また、ブラウンの内装と主要メーカーオプションが標準装備された「スタイルエディション」という最上位グレードを、2WDと4WD、どちらにも追加している。「ツートンエディション」に用意されている明るいオレンジタンの内装とは趣が異なり、シックなブラウンカラーは、引き締まった大人のインテリア、といった印象だ。
また、前方衝突予測警報の「インテリジェントFCW」も搭載。高速道路で2台前の車両が突然減速したとき、あるいは、急に先行車が車線変更した際に、前方に遅い車両が走っていたとき、ドライバーに注意を促す機能だ。キックスを除くほとんどの日産車には搭載されていたので、ようやくキャッチアップされた、といったところだ。
もうちょっと早く欲しかった!!
車両本体価格(税込)は、2WDが279万円~301万円、4WDは306万円~328万円。2WDと4WDの差は約25万円だ。従来型キックスは、275万円からだったので、2WDの場合は、改良型で約4万円、さらっと価格アップしてきたことになる。
WLTCモード燃費は、FFが23.0km/L、4WDが19.2km/L。ライバルのヴェゼルe:HEV(2WD:25.0km/L、4WD:22.0km/L)、カローラクロスハイブリッド(2WD:26.2km/L、4WD:24.2km/L)と比べるとやや落ちる。実燃費では、この差が大きく現れることはないだろうが、シリーズハイブリッドと、パラレルハイブリッドの埋めがたい差は、どうしてもあるようだ。
とはいえ、キックスは全グレードでプロパイロットが標準搭載、17インチタイヤホイール、6スピーカー、本革巻きステアリングホイールも標準装備と、(ベーシックなグレードでも)つけたい装備はおおむね含まれている。また、コンパクトSUVの中で、最もEVに近いフィーリングを持っているのは、このキックスだ。

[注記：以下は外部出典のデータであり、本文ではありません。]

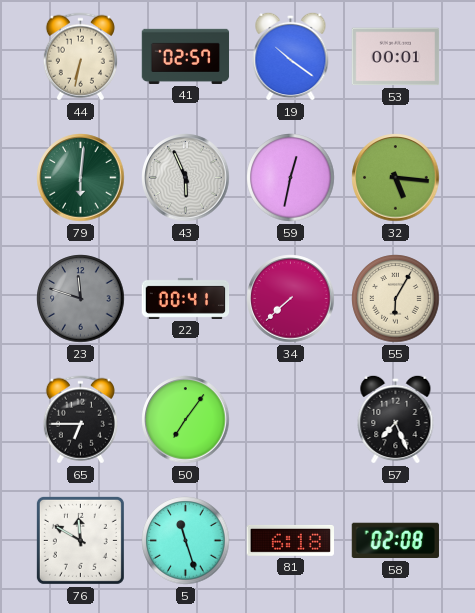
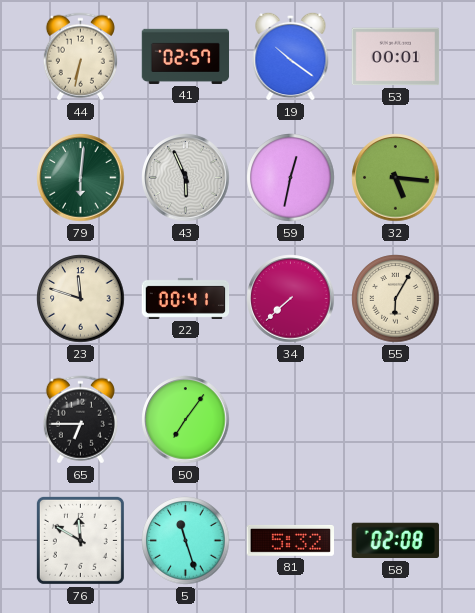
23 dial: grey -> cream
57: 7:26 -> none
81: 6:18 -> 5:32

ただ、今回の4WD追加で、コンパクトSUV界におけるキックスの立ち位置が変わるほどの効果は得られない、と筆者は考える。これまで「SUVなのに4WDがない」と、さんざん指摘をされてきたキックスだが、デビューから2年も経過した、すでに定着してしまったモデルだけに、今回の「4WDの追加とインテリアの変更」だけでは、巻き返しのための起爆剤としてはインパクトが足りていない。
本気で巻き返しを図るなら、走行時の安定感と静粛性が段違いで高い新世代のCMF-Bプラットフォームへの刷新も不可欠だ(※キックスは古いVプラットフォームの改良版)。
新世代のインテリアを手に入れ、追加された4WDの実力も十分なキックスではあるが、残念ながら今回のマイチェンでの巻き返しは期待できない。次期型でどう巻き返すのか、に期待をしていたほうがいいだろう。